Directions for this task: Search the data for the word "Schritt" and copy every line that contains it.

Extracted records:

=== Begin Enclosure ===

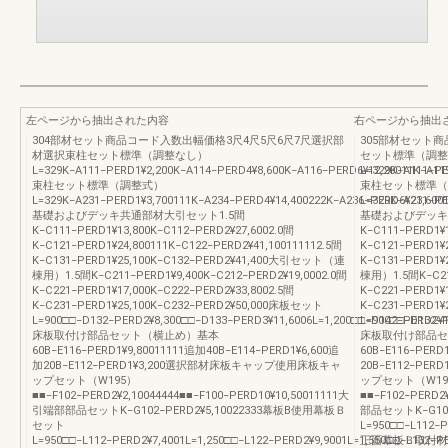
左ページから抽出された内容
右ページから抽出
304部材セット商品コード入数出幅価格3尺4尺5尺6尺7尺選択部
305部材セット
材選択束柱セット標準（調整なし）
セット標準（調整
L=329K−A111−PERD1¥2,200K−A114−PERD4¥8,600K−A116−PERD6¥12,20011K−A11
L=329K−A111−PE
束柱セット標準（調整式）
束柱セット標準（
L=329K−A231−PERD1¥3,700111K−A234−PERD4¥14,400222K−A236−PERD6¥21,600
L=329K−A231−PE
基礎およびデッキ共通部材大引セット1.5間
基礎およびデッキ
K−C111−PERD1¥13,800K−C112−PERD2¥27,6002.0間
K−C111−PERD1¥1
K−C121−PERD1¥24,800111K−C122−PERD2¥41,100111112.5間
K−C121−PERD1¥2
K−C131−PERD1¥25,100K−C132−PERD2¥41,400大引セット（連
K−C131−PERD1
棟用）1.5間K−C211−PERD1¥9,400K−C212−PERD2¥19,0002.0間
棟用）1.5間K−C211
K−C221−PERD1¥17,000K−C222−PERD2¥33,8002.5間
K−C221−PERD1¥1
K−C231−PERD1¥25,100K−C232−PERD2¥50,000床板セット
K−C231−PERD1¥
L=900□□−D132−PERD2¥8,300□□−D133−PERD3¥11,6006L=1,200□□−D142−PERD2¥1
L=900□□−D132−P
床板取付け部品セット（横止め）基本
床板取付け部品セ
60B−E116−PERD1¥9,80011111追加40B−E114−PERD1¥6,600追
60B−E116−PERD
加20B−E112−PERD1¥3,200選択部材床板キャップ使用床板キャ
20B−E112−P
ップセット（W195）
ップセット（W19
■■−F102−PERD2¥2,10044444■■−F100−PERD10¥10,50011111大
■■−F102−PERD2
引端部部品セットK−G102−PERD2¥5,10022333幕板B使用幕板Ｂ
部品セットK−G10
セット
L=950□□−L112−P
L=950□□−L112−PERD2¥7,4001L=1,250□□−L122−PERD2¥9,9001L=1,550□□−L132−PE
正面幕板Ｂ取付材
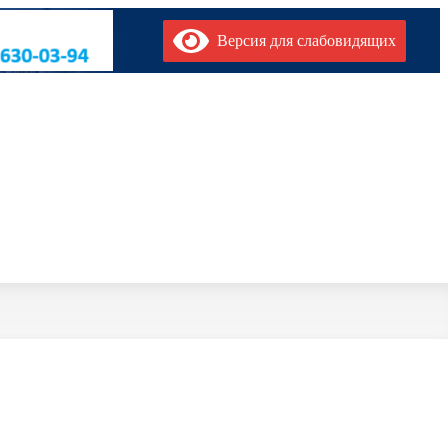
Версия для слабовидящих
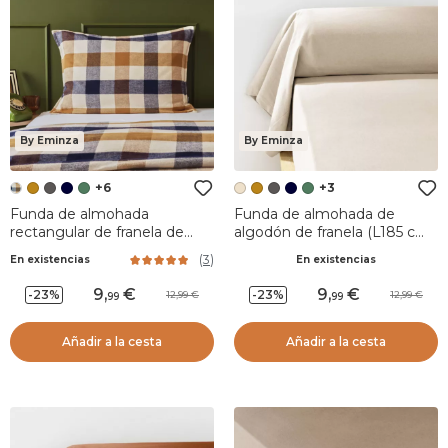
By Eminza
By Eminza
+6
+3
Funda de almohada
Funda de almohada de
rectangular de franela de
algodón de franela (L185 cm)
algodón (50 x 70 cm) Nina
Nina Beige
(
3
)
En existencias
En existencias
cuadros Multicolor
9
,
9
,
-23%
-23%
12,99
12,99
99
99
Añadir a la cesta
Añadir a la cesta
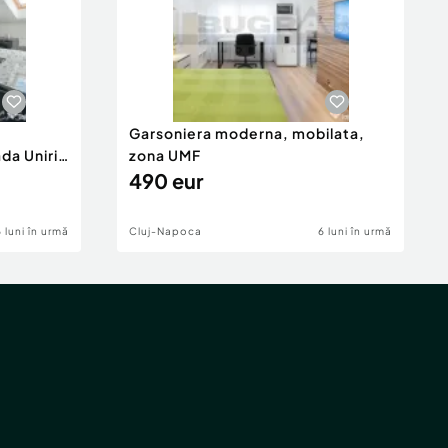
Garsoniera moderna, mobilata,
da Unirii
zona UMF
490 eur
6 luni în urmă
Cluj-Napoca
6 luni în urmă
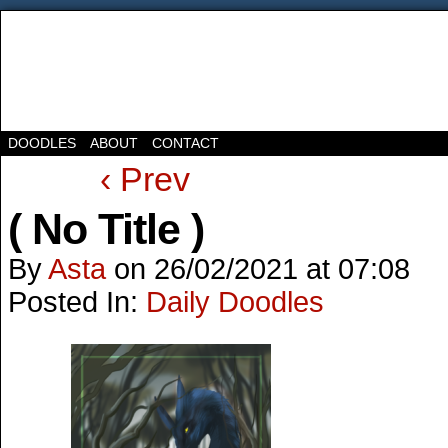
DOODLES
ABOUT
CONTACT
‹ Prev
( No Title )
By
Asta
on
26/02/2021
at
07:08
Posted In:
Daily Doodles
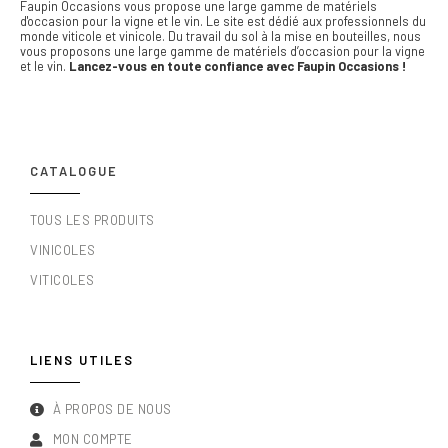
Faupin Occasions vous propose une large gamme de matériels
d'occasion pour la vigne et le vin.
Le site est dédié aux professionnels du
monde viticole et vinicole. Du travail du sol à la mise en bouteilles, nous
vous proposons une large gamme de matériels d’occasion pour la vigne
et le vin.
Lancez-vous en toute confiance avec Faupin Occasions !
CATALOGUE
TOUS LES PRODUITS
VINICOLES
VITICOLES
LIENS UTILES
À PROPOS DE NOUS
MON COMPTE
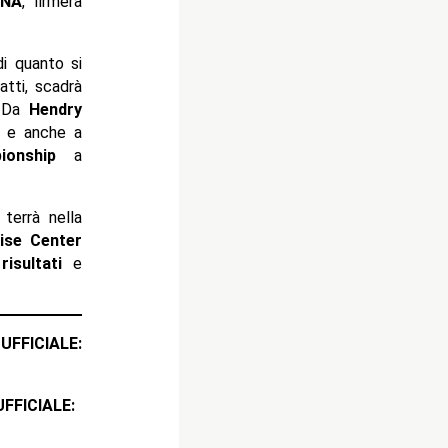
NA
, firmerà
di quanto si
fatti, scadrà
. Da
Hendry
e anche a
onship
a
terrà nella
ise Center
i
risultati
e
ICIALE:
CIALE:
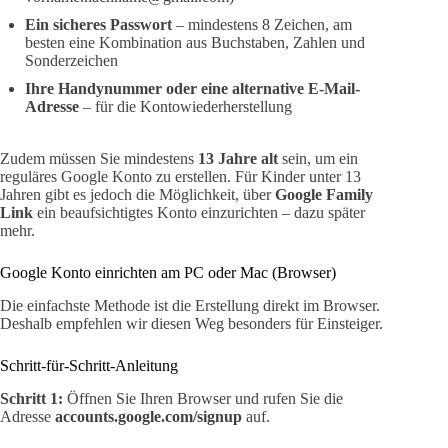
Ein sicheres Passwort
– mindestens 8 Zeichen, am
besten eine Kombination aus Buchstaben, Zahlen und
Sonderzeichen
Ihre Handynummer oder eine alternative E-Mail-
Adresse
– für die Kontowiederherstellung
Zudem müssen Sie mindestens
13 Jahre alt
sein, um ein
reguläres Google Konto zu erstellen. Für Kinder unter 13
Jahren gibt es jedoch die Möglichkeit, über
Google Family
Link
ein beaufsichtigtes Konto einzurichten – dazu später
mehr.
Google Konto einrichten am PC oder Mac (Browser)
Die einfachste Methode ist die Erstellung direkt im Browser.
Deshalb empfehlen wir diesen Weg besonders für Einsteiger.
Schritt-für-Schritt-Anleitung
Schritt 1:
Öffnen Sie Ihren Browser und rufen Sie die
Adresse
accounts.google.com/signup
auf.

=== End Enclosure ===

Answer for the task:
Schritt-für-Schritt-Anleitung
Schritt 1:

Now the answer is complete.